PROVIDED INFORMATION:
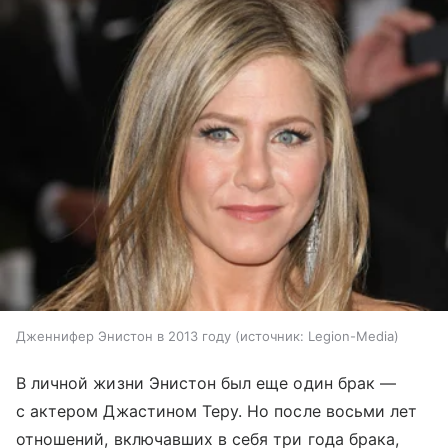
Дженнифер Энистон в 2013 году
источник:
Legion-Media
В личной жизни Энистон был еще один брак —
с актером Джастином Теру. Но после восьми лет
отношений, включавших в себя три года брака,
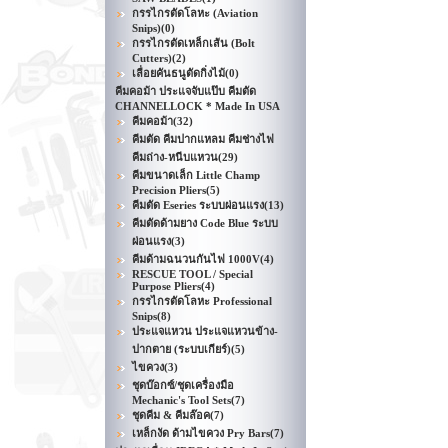
กรรไกรตัดโลหะ (Aviation
Snips)
(0)
กรรไกรตัดเหล็กเส้น (Bolt
Cutters)
(2)
เลื่อยคันธนูตัดกิ่งไม้
(0)
คีมคอม้า ประแจจับแป๊บ คีมตัด
CHANNELLOCK * Made In USA
คีมคอม้า
(32)
คีมตัด คีมปากแหลม คีมช่างไฟ
คีมถ่าง-หนีบแหวน
(29)
คีมขนาดเล็ก Little Champ
Precision Pliers
(5)
คีมตัด Eseries ระบบผ่อนแรง
(13)
คีมตัดด้ามยาง Code Blue ระบบ
ผ่อนแรง
(3)
คีมด้ามฉนวนกันไฟ 1000V
(4)
RESCUE TOOL / Special
Purpose Pliers
(4)
กรรไกรตัดโลหะ Professional
Snips
(8)
ประแจแหวน ประแจแหวนข้าง-
ปากตาย (ระบบเกียร์)
(5)
ไขควง
(3)
ชุดบ๊อกซ์/ชุดเครื่องมือ
Mechanic's Tool Sets
(7)
ชุดคีม & คีมล๊อค
(7)
เหล็กงัด ด้ามไขควง Pry Bars
(7)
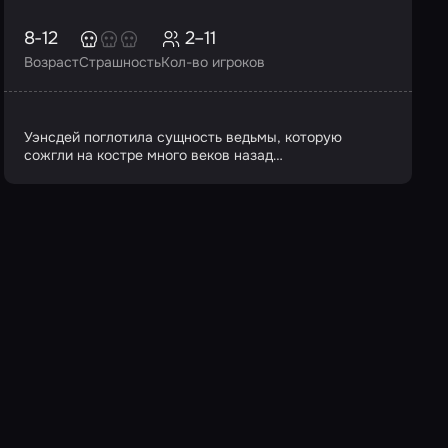
8-12
2–11
Возраст
Страшность
Кол-во игроков
Уэнсдей поглотила сущность ведьмы, которую
сожгли на костре много веков назад…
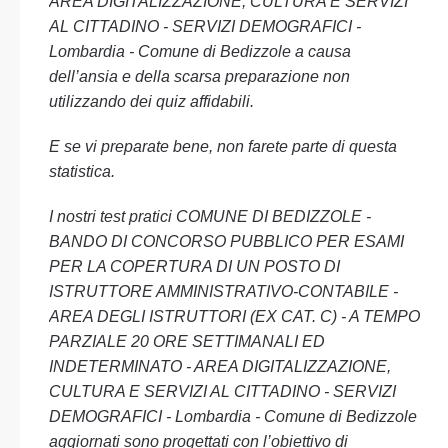
AREA DIGITALIZZAZIONE, CULTURA E SERVIZI
AL CITTADINO - SERVIZI DEMOGRAFICI -
Lombardia - Comune di Bedizzole a causa
dell’ansia e della scarsa preparazione non
utilizzando dei quiz affidabili.
E se vi preparate bene, non farete parte di questa
statistica.
I nostri test pratici COMUNE DI BEDIZZOLE -
BANDO DI CONCORSO PUBBLICO PER ESAMI
PER LA COPERTURA DI UN POSTO DI
ISTRUTTORE AMMINISTRATIVO-CONTABILE -
AREA DEGLI ISTRUTTORI (EX CAT. C) - A TEMPO
PARZIALE 20 ORE SETTIMANALI ED
INDETERMINATO - AREA DIGITALIZZAZIONE,
CULTURA E SERVIZI AL CITTADINO - SERVIZI
DEMOGRAFICI - Lombardia - Comune di Bedizzole
aggiornati sono progettati con l’obiettivo di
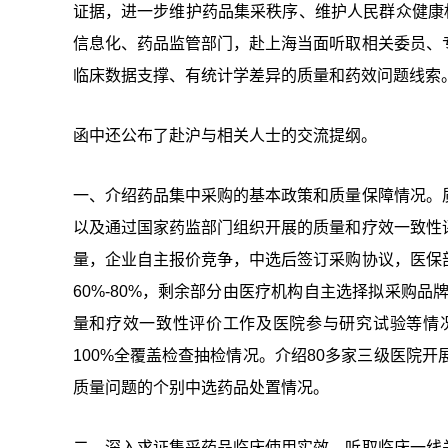
证据，进一步维护药品集采秩序、维护人民群众健康
信息化、药品监管部门，赴上海当面听取相关委员、
临床数据支撑、有统计学差异的质量和药效问题线索
函中还公布了赴沪与相关人士的交流提纲。
一、介绍药品集中采购的基本政策和质量保障情况。
以及通过国家药监部门组织开展的质量和疗效一致性
量，企业自主报价竞争，中选后签订采购协议，医保
60%-80%，剩余部分由医疗机构自主选择拟采购品
量和疗效一致性评价工作及医院参与研究试验等情
100%全覆盖检查抽检情况。介绍80多家三级医院
质量问题的个别中选药品处置情况。
二、深入求证集采药品临床使用实效。听取临床一线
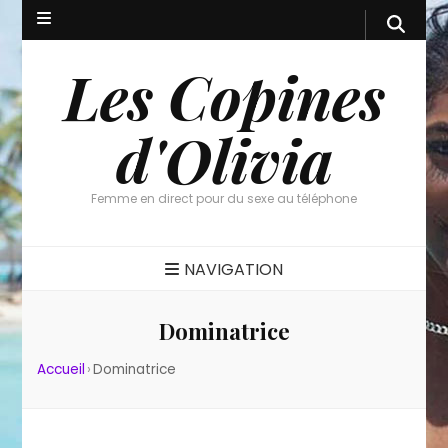
Les Copines
d'Olivia
Femme en direct pour du sexe au téléphone
NAVIGATION
Dominatrice
Accueil
›
Dominatrice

INSTRUCTIONS FOR THE TASK: Repeat each line above exactly. The pictures stay out.

COMPLETED EXERCISE:
Дженнифер Энистон в 2013 году
источник:
Legion-Media
В личной жизни Энистон был еще один брак —
с актером Джастином Теру. Но после восьми лет
отношений, включавших в себя три года брака,
กรรไกรตัดโลหะ (Aviation
Snips)
(0)
กรรไกรตัดเหล็กเส้น (Bolt
Cutters)
(2)
เลื่อยคันธนูตัดกิ่งไม้
(0)
คีมคอม้า ประแจจับแป๊บ คีมตัด
CHANNELLOCK * Made In USA
คีมคอม้า
(32)
คีมตัด คีมปากแหลม คีมช่างไฟ
คีมถ่าง-หนีบแหวน
(29)
คีมขนาดเล็ก Little Champ
Precision Pliers
(5)
คีมตัด Eseries ระบบผ่อนแรง
(13)
คีมตัดด้ามยาง Code Blue ระบบ
ผ่อนแรง
(3)
คีมด้ามฉนวนกันไฟ 1000V
(4)
RESCUE TOOL / Special
Purpose Pliers
(4)
กรรไกรตัดโลหะ Professional
Snips
(8)
ประแจแหวน ประแจแหวนข้าง-
ปากตาย (ระบบเกียร์)
(5)
ไขควง
(3)
ชุดบ๊อกซ์/ชุดเครื่องมือ
Mechanic's Tool Sets
(7)
ชุดคีม & คีมล๊อค
(7)
เหล็กงัด ด้ามไขควง Pry Bars
(7)
8-12
2–11
Возраст
Страшность
Кол-во игроков
Уэнсдей поглотила сущность ведьмы, которую
сожгли на костре много веков назад…
AREA DIGITALIZZAZIONE, CULTURA E SERVIZI
AL CITTADINO - SERVIZI DEMOGRAFICI -
Lombardia - Comune di Bedizzole a causa
dell’ansia e della scarsa preparazione non
utilizzando dei quiz affidabili.
E se vi preparate bene, non farete parte di questa
statistica.
I nostri test pratici COMUNE DI BEDIZZOLE -
BANDO DI CONCORSO PUBBLICO PER ESAMI
PER LA COPERTURA DI UN POSTO DI
ISTRUTTORE AMMINISTRATIVO-CONTABILE -
AREA DEGLI ISTRUTTORI (EX CAT. C) - A TEMPO
PARZIALE 20 ORE SETTIMANALI ED
INDETERMINATO - AREA DIGITALIZZAZIONE,
CULTURA E SERVIZI AL CITTADINO - SERVIZI
DEMOGRAFICI - Lombardia - Comune di Bedizzole
aggiornati sono progettati con l’obiettivo di
证据，进一步维护药品集采秩序、维护人民群众健康
信息化、药品监管部门，赴上海当面听取相关委员、
临床数据支撑、有统计学差异的质量和药效问题线索
函中还公布了赴沪与相关人士的交流提纲。
一、介绍药品集中采购的基本政策和质量保障情况。
以及通过国家药监部门组织开展的质量和疗效一致性
量，企业自主报价竞争，中选后签订采购协议，医保
60%-80%，剩余部分由医疗机构自主选择拟采购品
量和疗效一致性评价工作及医院参与研究试验等情
100%全覆盖检查抽检情况。介绍80多家三级医院
质量问题的个别中选药品处置情况。
二、深入求证集采药品临床使用实效。听取临床一线
Les Copines
d'Olivia
Femme en direct pour du sexe au téléphone
NAVIGATION
Dominatrice
Accueil
›
Dominatrice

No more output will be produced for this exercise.